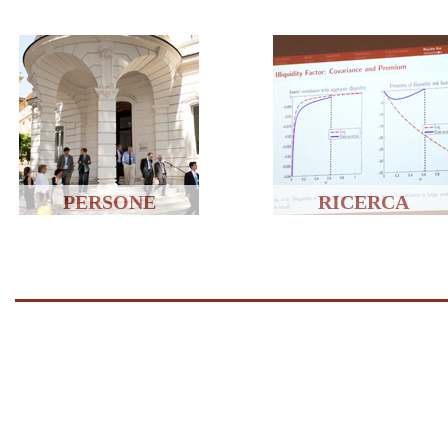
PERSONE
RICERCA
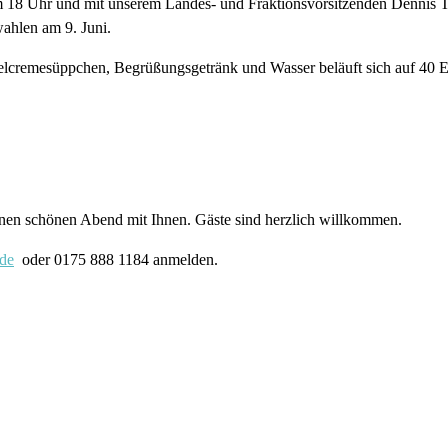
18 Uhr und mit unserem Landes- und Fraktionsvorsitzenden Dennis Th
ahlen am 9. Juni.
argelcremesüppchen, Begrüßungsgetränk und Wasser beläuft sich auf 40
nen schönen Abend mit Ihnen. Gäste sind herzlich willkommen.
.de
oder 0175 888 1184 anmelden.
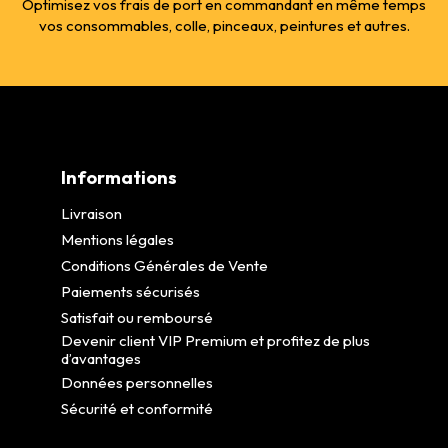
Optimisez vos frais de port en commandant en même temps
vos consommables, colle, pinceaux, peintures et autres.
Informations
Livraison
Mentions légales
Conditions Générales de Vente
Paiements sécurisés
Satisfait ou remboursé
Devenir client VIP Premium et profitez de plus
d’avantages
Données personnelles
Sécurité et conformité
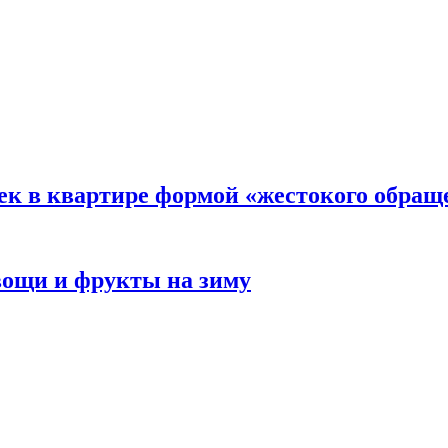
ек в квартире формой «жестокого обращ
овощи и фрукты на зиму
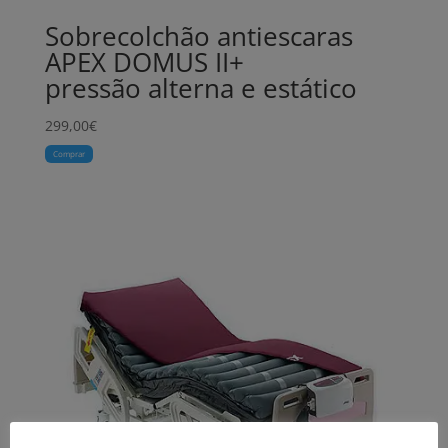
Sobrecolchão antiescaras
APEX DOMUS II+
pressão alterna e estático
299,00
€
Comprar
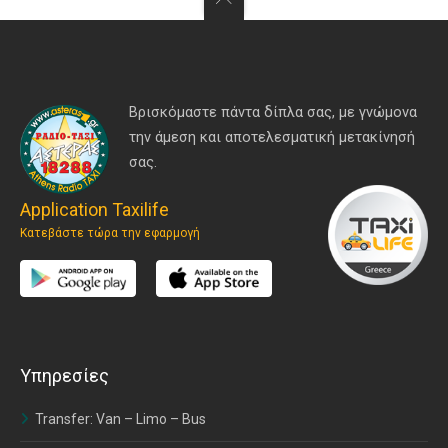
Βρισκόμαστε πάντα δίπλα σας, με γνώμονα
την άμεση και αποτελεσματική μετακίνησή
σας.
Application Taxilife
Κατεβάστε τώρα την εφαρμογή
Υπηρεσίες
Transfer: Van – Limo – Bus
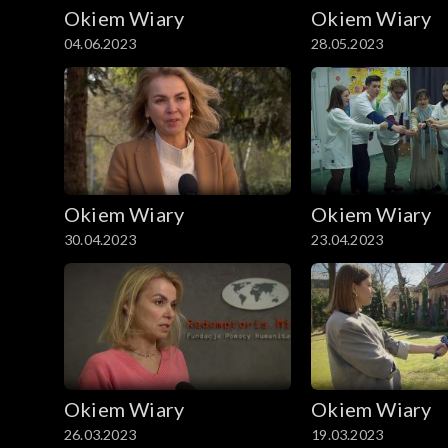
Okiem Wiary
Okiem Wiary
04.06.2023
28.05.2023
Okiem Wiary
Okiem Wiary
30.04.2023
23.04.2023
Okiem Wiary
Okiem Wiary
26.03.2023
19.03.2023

WORK ITEM
Using the material above, set down every line exactly, but skip the pictures.

ANSWER SPACE
PERSONE
RICERCA
18 Uhr und mit unserem Landes- und Fraktionsvorsitzenden Dennis Th
ahlen am 9. Juni.
argelcremesüppchen, Begrüßungsgetränk und Wasser beläuft sich auf 40
nen schönen Abend mit Ihnen. Gäste sind herzlich willkommen.
.de
oder 0175 888 1184 anmelden.
Optimisez vos frais de port en commandant en même temps
vos consommables, colle, pinceaux, peintures et autres.
Informations
Livraison
Mentions légales
Conditions Générales de Vente
Paiements sécurisés
Satisfait ou remboursé
Devenir client VIP Premium et profitez de plus
d’avantages
Données personnelles
Sécurité et conformité
ек в квартире формой «жестокого обращ
овощи и фрукты на зиму
Sobrecolchão antiescaras
APEX DOMUS II+
pressão alterna e estático
299,00
€
Comprar
Βρισκόμαστε πάντα δίπλα σας, με γνώμονα
την άμεση και αποτελεσματική μετακίνησή
σας.
Application Taxilife
Κατεβάστε τώρα την εφαρμογή
Υπηρεσίες
Transfer: Van – Limo – Bus
Okiem Wiary
Okiem Wiary
04.06.2023
28.05.2023
Okiem Wiary
Okiem Wiary
30.04.2023
23.04.2023
Okiem Wiary
Okiem Wiary
26.03.2023
19.03.2023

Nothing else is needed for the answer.